How to implement argmax with OpenMP?

Question 1

Your solution is completely standard conformant. Anyhow, if you are willing to add a bit of syntactic sugar, you may try something like the following:

#include<iostream>

using namespace std;

double toOptimize(int arg) {
  return arg * (arg%100);
}

class MaximumEntryPair {
public:

  MaximumEntryPair(size_t index = 0, double value = 0.0) : index_(index), value_(value){}

  void update(size_t arg) {
    double v = toOptimize(arg);
    if( v > value_ ) {
      value_ = v;
      index_ = arg;
    }
  }

  bool operator<(const MaximumEntryPair& other) const {
    if( value_ < other.value_ ) return true;
    return false;
  }  

  size_t index_;
  double value_;
};



int main() {
  MaximumEntryPair best;
#pragma omp parallel 
  {
    MaximumEntryPair thread_local;
    #pragma omp for
    for(size_t ii = 0 ; ii < 1050 ; ++ii) {
      thread_local.update(ii);
    } // implicit barrier
#pragma omp critical
    {
      if ( best < thread_local ) best = thread_local;
    }

  } // implicit barries
  cout << "The maximum is " << best.value_ << " obtained at index " << best.index_ << std::endl;
  cout << "\t toOptimize(" << best.index_ << ") = " << toOptimize(best.index_) << std::endl;
  return 0;
}

Question 2

I would just create a separate buffer for each thread to store a val and idx and then select the max out of the buffer afterwards.

    std::vector<double> thread_maxes(omp_get_max_threads());
    std::vector<int>    thread_max_ids(omp_get_max_threads());

    #pragma omp for reduction(max: best_value)
    for(size_t n = 2 ; n <= MAX ; ++n)
    {
      int thread_num = omp_get_num_threads();
      double v = toOptimize(n);
      if(v > thread_maxes[thread_num])
      {
        thread_maxes[thread_num] = v;
        thread_max_ids[thread_num] = i;
      }
    }

    std::vector<double>::iterator max =
      std::max_element(thread_maxes.begin(), thread_maxes.end());
    best.val = *max;
    best.idx = thread_max_ids[max - thread_maxes.begin()];

Question 3

Your solution is fine.
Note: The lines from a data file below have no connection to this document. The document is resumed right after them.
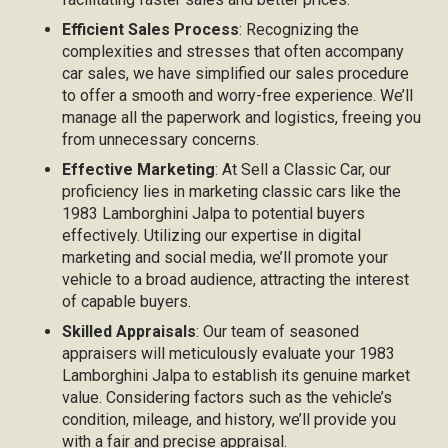
Efficient Sales Process
: Recognizing the
complexities and stresses that often accompany
car sales, we have simplified our sales procedure
to offer a smooth and worry-free experience. We’ll
manage all the paperwork and logistics, freeing you
from unnecessary concerns.
Effective Marketing
: At Sell a Classic Car, our
proficiency lies in marketing classic cars like the
1983 Lamborghini Jalpa to potential buyers
effectively. Utilizing our expertise in digital
marketing and social media, we’ll promote your
vehicle to a broad audience, attracting the interest
of capable buyers.
Skilled Appraisals
: Our team of seasoned
appraisers will meticulously evaluate your 1983
Lamborghini Jalpa to establish its genuine market
value. Considering factors such as the vehicle’s
condition, mileage, and history, we’ll provide you
with a fair and precise appraisal.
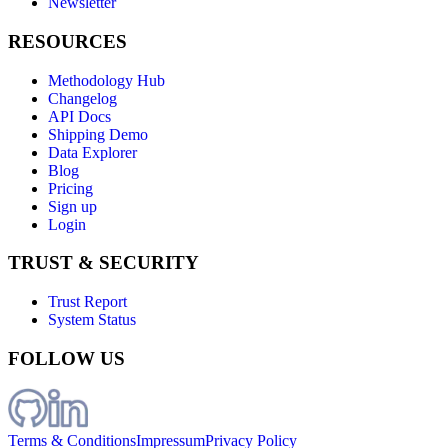
Newsletter
RESOURCES
Methodology Hub
Changelog
API Docs
Shipping Demo
Data Explorer
Blog
Pricing
Sign up
Login
TRUST & SECURITY
Trust Report
System Status
FOLLOW US
Terms & Conditions
Impressum
Privacy Policy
It has O(nthreads) convergence with the critical section. However, it's possible to do this with O(Log(nthreads)) convergence.

For example imagine there were 32 threads. You would first find the local max for the 32 threads. Then you could combine pairs with 16 threads, then 8, then 4, then 2, then 1. In five steps you could merge the local max values without a critical section and free threads in the process. But your method would merge the local max values in 32 steps in a critical section and uses all threads.

The same logic goes for a reduction. That's why it's best to let OpenMP do the reduction rather than do it manually with an atomic section. But at least in the C/C++ implementation of OpenMP there is no easy way to get the max/min in O(Log(nthreads)). It might be possible using tasks but I have not tried that.

In practice this might not make a difference since the time to merge the local values even with a critical section is probably negligible compared the time to do the parallel loop. It probably makes more of a difference on the GPU though where the number of "threads" is much larger.